Differentially Regulated Genes Associated With Transport
Four genes associated with transport were all downregulated in TYLCV-infected whiteflies compared with non-viruliferous whiteflies (Table 4). A total of 18 DEGs implicated in transport were identified in ToCV-infected whiteflies, and the expression levels of 14 genes were decreased (Table 4). Among these downregulated genes, five genes (BTA02849.1, BTA029270.2, BTA019411.1, BTA024233.1, and BTA016669.3) were identified as glucose transporters (Table 4).
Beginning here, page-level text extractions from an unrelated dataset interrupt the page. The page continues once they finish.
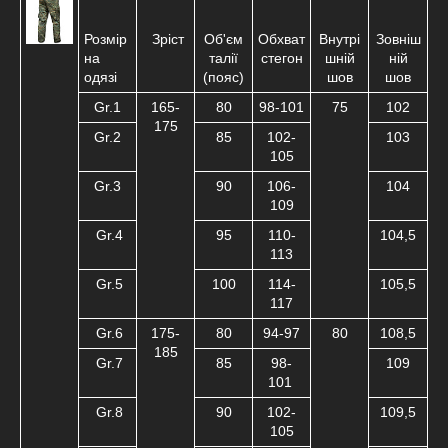
Розмір
Зріст
Об'єм
Обхват
Внутрі
Зовніш
на
талії
стегон
шній
ній
одязі
(пояс)
шов
шов
Gr.1
165-
80
98-101
75
102
175
Gr.2
85
102-
103
105
Gr.3
90
106-
104
109
Gr.4
95
110-
104,5
113
Gr.5
100
114-
105,5
117
Gr.6
175-
80
94-97
80
108,5
185
Gr.7
85
98-
109
101
Gr.8
90
102-
109,5
105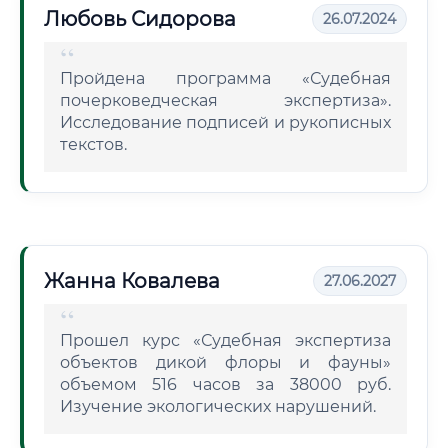
Любовь Сидорова
26.07.2024
Пройдена программа «Судебная
почерковедческая экспертиза».
Исследование подписей и рукописных
текстов.
Жанна Ковалева
27.06.2027
Прошел курс «Судебная экспертиза
объектов дикой флоры и фауны»
объемом 516 часов за 38000 руб.
Изучение экологических нарушений.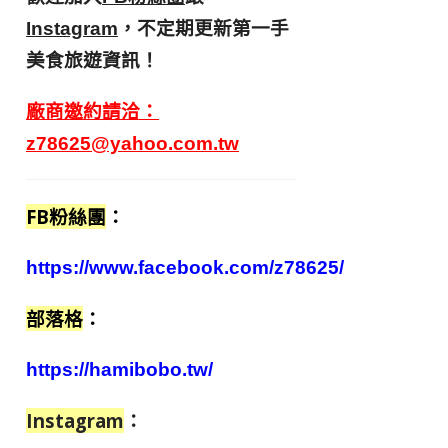
，不定期更新第一手
Instagram
美食旅遊資訊！
廠商邀約請洽：
z78625@yahoo.com.tw
FB粉絲團
：
https://www.facebook.com/z78625/
部落格
：
https://hamibobo.tw/
Instagram
：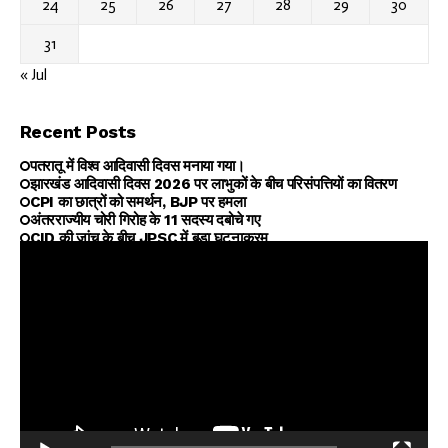
24
25
26
27
28
29
30
31
« Jul
Recent Posts
पतरातू में विश्व आदिवासी दिवस मनाया गया।
झारखंड आदिवासी दिवस 2026 पर लाभुकों के बीच परिसंपत्तियों का वितरण
CPI का छात्रों को समर्थन, BJP पर हमला
अंतरराज्यीय चोरी गिरोह के 11 सदस्य दबोचे गए
CID की जांच के बीच JPSC में बड़ा घटनाक्रम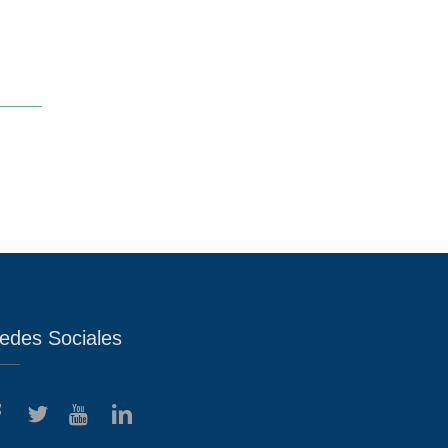
edes Sociales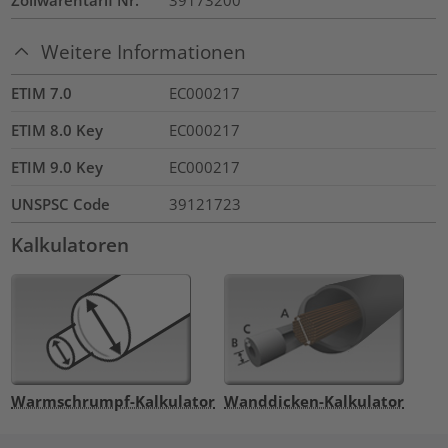
Weitere Informationen
ETIM 7.0
EC000217
ETIM 8.0 Key
EC000217
ETIM 9.0 Key
EC000217
UNSPSC Code
39121723
Kalkulatoren
Warmschrumpf-Kalkulator
Wanddicken-Kalkulator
However, among the DEGs in TYLCV&ToCV co-infected whiteflies, four genes related to transport were all upregulated (Table 4).
Differentially Regulated Genes Associated With Energy Metabolism, Lipid Metabolism, and Protein Synthesis and Amino Acid Metabolism
After feeding on TYLCV-infected tomato plants, only one gene that was considered to be involved in energy metabolism, annotated as ATP synthase gamma chain, was significantly downregulated in whiteflies (Table 5). Six genes involved in carbohydrate metabolism and three genes involved in ATP metabolism were differentially expressed in ToCV-infected whiteflies (Table 5). Moreover, four genes (BTA020543.1, BTA021845.1, BTA020828.1, and BTA001223.1) associated with carbohydrate metabolism and two genes (BTA029804.1 and BTA020850.1) associated with ATP metabolism appeared among the DEGs in TYLCV&ToCV co-infected whiteflies (Table 5).
Table 5. Differentially regulated genes associated with energy metabolism, lipid metabolism, and protein synthesis and amino acid metabolism.
We also identified and analyzed four genes associated with lipid metabolism in TYLCV-infected whiteflies, all of which were downregulated except lipase (Table 5). A majority of the lipid metabolism genes were downregulated in ToCV-infected whiteflies; the transcription levels of only two genes encoding glycerol-3-phosphate acyltransferase and acetyl-CoA carboxylase increased (Table 5). Similar with TYLCV-infection and ToCV-infection, two lipid metabolism related genes (fatty acid oxidation complex subunit alpha and lipid phosphate phosphohydrolase 1) were significantly downregulated in TYLCV&ToCV co-infected whiteflies (Table 5).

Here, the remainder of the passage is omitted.